Um dos fatores relacionados é a patogenicidade, ou seja, a capacidade do agente desenvolver a infecção. “Existem bactérias que são mais patogênicas do que outras”, comenta o pneumologista. Outro fator é o estado de imunidade do paciente. “As crianças muito jovens, recém-nascidos e idosos estão mais propensos a terem o sistema imunológico debilitado para contrair uma infecção generalizada”, complementa.

Infecção surge a partir da invasão de vírus, bactérias ou protozoários, que tentam tomar conta do organismo hospedeiro. Foto: www.brasilescola.com

Infecções surgem a partir da invasão de vírus, bactérias ou protozoários, que tentam tomar conta do organismo hospedeiro. Foto: Portal Brasil Escola

Infecção respiratória e urinária

Qualquer tipo de infecção pode evoluir para um quadro de sepse. Dentre as mais comuns está a pneumonia, infecção do trato respiratório que pode ser tanto viral quanto bacteriana.
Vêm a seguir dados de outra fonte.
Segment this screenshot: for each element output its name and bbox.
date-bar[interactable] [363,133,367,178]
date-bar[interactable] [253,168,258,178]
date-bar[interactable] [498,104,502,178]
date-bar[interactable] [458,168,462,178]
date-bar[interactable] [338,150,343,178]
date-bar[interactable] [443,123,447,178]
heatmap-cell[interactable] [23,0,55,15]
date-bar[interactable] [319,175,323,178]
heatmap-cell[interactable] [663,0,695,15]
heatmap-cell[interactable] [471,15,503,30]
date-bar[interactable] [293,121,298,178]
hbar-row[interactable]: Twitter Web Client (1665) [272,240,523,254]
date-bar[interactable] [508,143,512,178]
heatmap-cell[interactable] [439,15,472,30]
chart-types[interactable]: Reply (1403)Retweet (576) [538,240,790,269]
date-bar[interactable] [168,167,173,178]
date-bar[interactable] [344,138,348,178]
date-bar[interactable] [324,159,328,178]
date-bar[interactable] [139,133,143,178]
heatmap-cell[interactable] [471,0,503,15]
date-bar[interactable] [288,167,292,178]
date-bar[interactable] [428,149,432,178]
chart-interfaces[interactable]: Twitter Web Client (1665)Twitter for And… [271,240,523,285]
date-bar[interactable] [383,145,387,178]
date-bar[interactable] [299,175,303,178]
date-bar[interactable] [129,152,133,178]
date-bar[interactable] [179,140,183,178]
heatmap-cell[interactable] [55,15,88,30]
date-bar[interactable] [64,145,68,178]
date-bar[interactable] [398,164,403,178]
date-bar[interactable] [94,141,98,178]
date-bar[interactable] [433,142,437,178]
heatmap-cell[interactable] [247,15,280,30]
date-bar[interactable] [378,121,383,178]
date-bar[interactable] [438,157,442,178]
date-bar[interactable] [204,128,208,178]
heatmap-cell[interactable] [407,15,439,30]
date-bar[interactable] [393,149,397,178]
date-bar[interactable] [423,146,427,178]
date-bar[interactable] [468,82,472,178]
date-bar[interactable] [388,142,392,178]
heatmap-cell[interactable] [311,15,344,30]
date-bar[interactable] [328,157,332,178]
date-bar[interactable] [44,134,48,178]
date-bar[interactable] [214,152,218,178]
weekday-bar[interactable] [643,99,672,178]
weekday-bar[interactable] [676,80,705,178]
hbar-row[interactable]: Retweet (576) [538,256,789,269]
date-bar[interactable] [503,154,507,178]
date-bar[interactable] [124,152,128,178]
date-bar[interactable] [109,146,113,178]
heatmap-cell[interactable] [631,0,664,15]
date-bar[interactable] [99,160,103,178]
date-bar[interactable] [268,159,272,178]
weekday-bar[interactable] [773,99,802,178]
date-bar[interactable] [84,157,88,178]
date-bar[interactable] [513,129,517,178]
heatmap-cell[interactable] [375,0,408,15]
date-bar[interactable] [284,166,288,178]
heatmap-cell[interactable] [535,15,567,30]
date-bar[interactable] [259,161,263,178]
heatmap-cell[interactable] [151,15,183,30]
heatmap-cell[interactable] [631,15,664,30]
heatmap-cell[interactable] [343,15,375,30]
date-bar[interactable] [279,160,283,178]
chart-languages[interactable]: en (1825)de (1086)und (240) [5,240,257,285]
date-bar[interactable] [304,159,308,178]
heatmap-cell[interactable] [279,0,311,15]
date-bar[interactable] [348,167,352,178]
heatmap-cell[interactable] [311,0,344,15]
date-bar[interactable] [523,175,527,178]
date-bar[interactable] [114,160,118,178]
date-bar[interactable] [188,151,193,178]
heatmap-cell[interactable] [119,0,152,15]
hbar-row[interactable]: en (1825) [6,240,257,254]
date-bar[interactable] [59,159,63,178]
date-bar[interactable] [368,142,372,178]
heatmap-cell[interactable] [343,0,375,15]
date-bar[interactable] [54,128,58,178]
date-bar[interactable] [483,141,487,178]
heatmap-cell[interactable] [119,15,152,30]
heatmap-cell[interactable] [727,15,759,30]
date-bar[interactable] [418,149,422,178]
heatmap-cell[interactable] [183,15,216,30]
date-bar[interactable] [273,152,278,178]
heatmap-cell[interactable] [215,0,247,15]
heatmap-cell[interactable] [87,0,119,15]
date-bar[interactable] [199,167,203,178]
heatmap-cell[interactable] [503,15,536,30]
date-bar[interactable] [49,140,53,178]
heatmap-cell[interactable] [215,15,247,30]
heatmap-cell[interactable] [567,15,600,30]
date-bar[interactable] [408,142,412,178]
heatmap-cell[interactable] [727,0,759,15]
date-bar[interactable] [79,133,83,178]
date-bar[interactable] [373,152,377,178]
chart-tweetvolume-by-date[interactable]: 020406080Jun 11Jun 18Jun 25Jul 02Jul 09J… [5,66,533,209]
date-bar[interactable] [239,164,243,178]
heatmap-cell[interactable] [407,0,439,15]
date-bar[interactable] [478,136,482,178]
Segundo Cássio Ibiapina, os sintomas são febre, dor toráxica, tosse e, de modo geral, dispnéia, isto é, freqüência respiratória aumentada.
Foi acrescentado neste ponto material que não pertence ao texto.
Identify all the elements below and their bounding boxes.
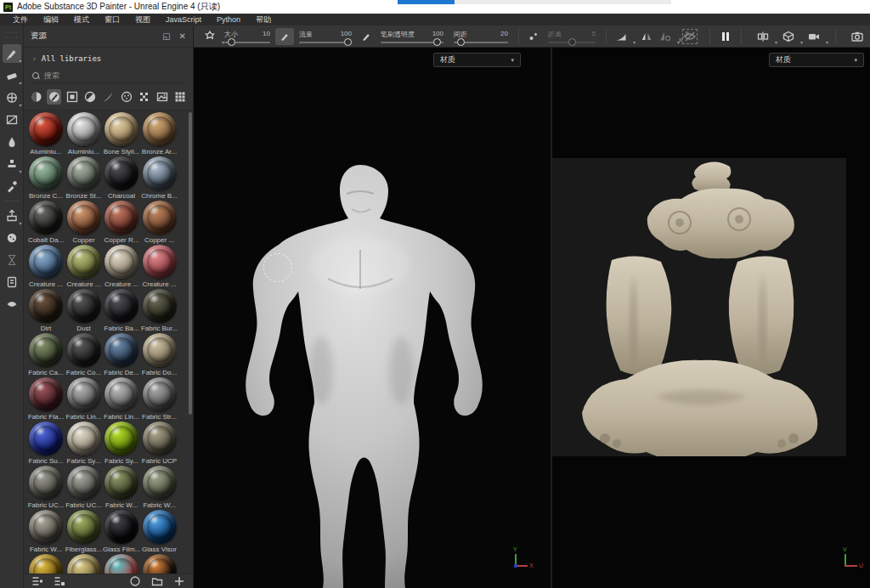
eraser-tool-button[interactable]: ▾: [3, 66, 21, 85]
material-item[interactable]: Fabric UC...: [65, 466, 103, 509]
material-item[interactable]: Fabric Fla...: [27, 377, 65, 421]
close-panel-icon[interactable]: ✕: [179, 31, 186, 41]
menu-item-2[interactable]: 模式: [66, 14, 97, 25]
distance-track[interactable]: [548, 42, 596, 43]
search-input[interactable]: 搜索: [32, 69, 184, 83]
material-item[interactable]: Creature ...: [141, 245, 178, 288]
material-item[interactable]: Fabric Sy...: [65, 421, 103, 465]
materials-scrollbar[interactable]: [189, 112, 192, 415]
float-panel-icon[interactable]: ◱: [162, 31, 170, 41]
brush-flow-slider[interactable]: 流量 100: [299, 30, 352, 43]
viewport-2d[interactable]: 材质 ▾ V U: [552, 48, 870, 588]
polygon-fill-tool-button[interactable]: [3, 110, 21, 129]
stencil-off-button[interactable]: [682, 29, 698, 44]
material-item[interactable]: Fabric UCP: [141, 421, 178, 465]
material-item[interactable]: Bone Styli...: [103, 112, 140, 155]
panel-drag-handle[interactable]: ··········: [0, 25, 23, 41]
flow-track[interactable]: [299, 42, 352, 43]
material-item[interactable]: Aluminiu...: [65, 112, 103, 155]
material-item[interactable]: Copper R...: [103, 201, 140, 244]
detail-view-icon[interactable]: [53, 574, 66, 588]
material-item[interactable]: Fabric Ba...: [103, 289, 140, 332]
size-track[interactable]: [224, 42, 270, 43]
clone-tool-button[interactable]: ▾: [3, 155, 21, 173]
material-item[interactable]: Glass Film...: [103, 510, 140, 553]
library-selector[interactable]: › All libraries: [24, 48, 193, 66]
material-item[interactable]: Fabric De...: [103, 333, 140, 376]
material-picker-tool-button[interactable]: [3, 177, 21, 195]
material-item[interactable]: Creature ...: [65, 245, 103, 288]
add-asset-icon[interactable]: [172, 574, 186, 588]
resources-button[interactable]: [3, 295, 21, 314]
menu-item-6[interactable]: Python: [209, 14, 248, 25]
list-view-icon[interactable]: [31, 574, 44, 588]
material-item[interactable]: Fabric Lin...: [103, 377, 140, 421]
radial-symmetry-button[interactable]: ▾: [656, 28, 675, 45]
menu-item-1[interactable]: 编辑: [36, 14, 66, 25]
smudge-tool-button[interactable]: [3, 133, 21, 151]
brush-distance-slider[interactable]: 距离 5: [548, 30, 596, 43]
shader-mode-dropdown-3d[interactable]: 材质 ▾: [433, 53, 521, 67]
view-3d-button[interactable]: ▾: [779, 28, 798, 45]
material-item[interactable]: Fabric Do...: [141, 333, 178, 376]
menu-item-5[interactable]: JavaScript: [158, 14, 209, 25]
material-item[interactable]: Creature ...: [27, 245, 65, 288]
material-item[interactable]: Creature ...: [103, 245, 140, 288]
filter-brushes-button[interactable]: [47, 89, 61, 105]
material-item[interactable]: Fabric Ca...: [27, 333, 65, 376]
menu-item-0[interactable]: 文件: [5, 14, 36, 25]
filter-stroke-button[interactable]: [101, 89, 116, 105]
material-item[interactable]: Bronze C...: [27, 156, 65, 200]
material-item[interactable]: Fabric Su...: [27, 421, 65, 465]
menu-item-7[interactable]: 帮助: [248, 14, 279, 25]
material-item[interactable]: Fabric UC...: [27, 466, 65, 509]
filter-smart-materials-button[interactable]: [83, 89, 98, 105]
shader-mode-dropdown-2d[interactable]: 材质 ▾: [769, 53, 864, 67]
viewport-3d[interactable]: 材质 ▾ Y X: [194, 48, 551, 588]
material-item[interactable]: Glass Visor: [141, 510, 178, 553]
material-item[interactable]: Chrome B...: [141, 156, 178, 200]
material-item[interactable]: Charcoal: [103, 156, 140, 200]
flow-preview-button[interactable]: [357, 28, 376, 45]
export-button[interactable]: ▾: [3, 206, 21, 225]
filter-alphas-button[interactable]: [65, 89, 79, 105]
refresh-icon[interactable]: [128, 574, 142, 588]
material-item[interactable]: Fabric Bur...: [141, 289, 178, 332]
brush-size-slider[interactable]: 大小 10: [224, 30, 270, 43]
menu-item-4[interactable]: 视图: [127, 14, 158, 25]
symmetry-button[interactable]: [637, 28, 656, 45]
bake-button[interactable]: [3, 229, 21, 247]
paint-tool-button[interactable]: ▾: [3, 44, 21, 63]
projection-tool-button[interactable]: ▾: [3, 88, 21, 107]
material-item[interactable]: Fabric W...: [27, 510, 65, 553]
new-folder-icon[interactable]: [150, 574, 164, 588]
falloff-button[interactable]: ▾: [612, 28, 630, 45]
material-item[interactable]: Copper: [65, 201, 103, 244]
material-item[interactable]: Dirt: [27, 289, 65, 332]
filter-environments-button[interactable]: [155, 89, 170, 105]
material-item[interactable]: Fabric Lin...: [65, 377, 103, 421]
filter-materials-button[interactable]: [29, 89, 43, 105]
material-item[interactable]: Fabric W...: [141, 466, 178, 509]
brush-preview-button[interactable]: [275, 28, 294, 45]
alignment-lasso-button[interactable]: ▾: [201, 28, 219, 45]
material-item[interactable]: Cobalt Da...: [27, 201, 65, 244]
split-view-button[interactable]: ▾: [754, 28, 772, 45]
filter-patterns-button[interactable]: [137, 89, 151, 105]
brush-opacity-slider[interactable]: 笔刷透明度 100: [381, 30, 443, 43]
filter-textures-button[interactable]: [119, 89, 133, 105]
material-item[interactable]: Copper ...: [141, 201, 178, 244]
menu-item-3[interactable]: 窗口: [97, 14, 127, 25]
camera-button[interactable]: ▾: [805, 28, 823, 45]
material-item[interactable]: Fabric W...: [103, 466, 140, 509]
history-button[interactable]: [3, 251, 21, 269]
pause-engine-button[interactable]: [722, 32, 729, 41]
scatter-button[interactable]: [524, 28, 543, 45]
material-item[interactable]: Fiberglass...: [65, 510, 103, 553]
brush-spacing-slider[interactable]: 间距 20: [454, 30, 508, 43]
material-item[interactable]: Dust: [65, 289, 103, 332]
opacity-track[interactable]: [381, 42, 443, 43]
spacing-track[interactable]: [454, 42, 508, 43]
material-item[interactable]: Fabric Str...: [141, 377, 178, 421]
material-item[interactable]: Fabric Sy...: [103, 421, 140, 465]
“É uma infecção que pode ser tratada, na maior parte dos casos, com antibióticos orais. Às vezes, em crianças e idosos é necessária a internação. E deve ser abordada de forma adequada pra evitar que ela se torne generalizada, com o desenvolvimento da sepse”, alerta.

Outra infecção comum, principalmente em mulheres, é a urinária, que pode acometer, por exemplo, a bexiga e os rins. “É uma patologia altamente prevalente na população geral, sendo uma das causas mais frequentes de procura por atendimento ambulatorial”, afirma a professora do Departamento de Clínica Médica, Kátia Farah.

Umidade, presença de secreções perivaginais e higienização inadequada podem possibilitar a ocorrência de infecção urinária. O principal sintoma é o desconforto ao urinar, com dor e ardência no local. Geralmente, o tratamento também é à base de antibióticos, que não devem, no entanto, serem utilizados sem prescrição médica. “A automedicação, muitas vezes, provoca mais malefícios e um risco maior de nós termos cada vez mais bactérias que não vão responder ao tratamento”, finaliza a professora.

Sobre o programa de rádio

O Saúde com Ciência apresenta a série “Infecções: Principais Tipos” entre os dias 28 de setembro e 2 de outubro. O programa, produzido pela Assessoria de Comunicação Social da Faculdade de Medicina da UFMG, tem a proposta de informar e tirar dúvidas da população sobre temas da saúde. De segunda a sexta-feira às 5h, 8h e 18h, ouça o programa na rádio UFMG Educativa, 104,5 FM.

Ele também é veiculado em outras 162 emissoras de rádio, que estão inseridas nas macrorregiões de Minas Gerais e nos seguintes estados: Alagoas, Bahia, Ceará, Distrito Federal, Espírito Santo, Maranhão, Mato Grosso, Pará, Paraíba, Paraná, Pernambuco, Rio de Janeiro, Rio Grande do Norte, Rio Grande do Sul, Santa Catarina, São Paulo, Sergipe, Tocantins e Massachusetts, nos Estados Unidos.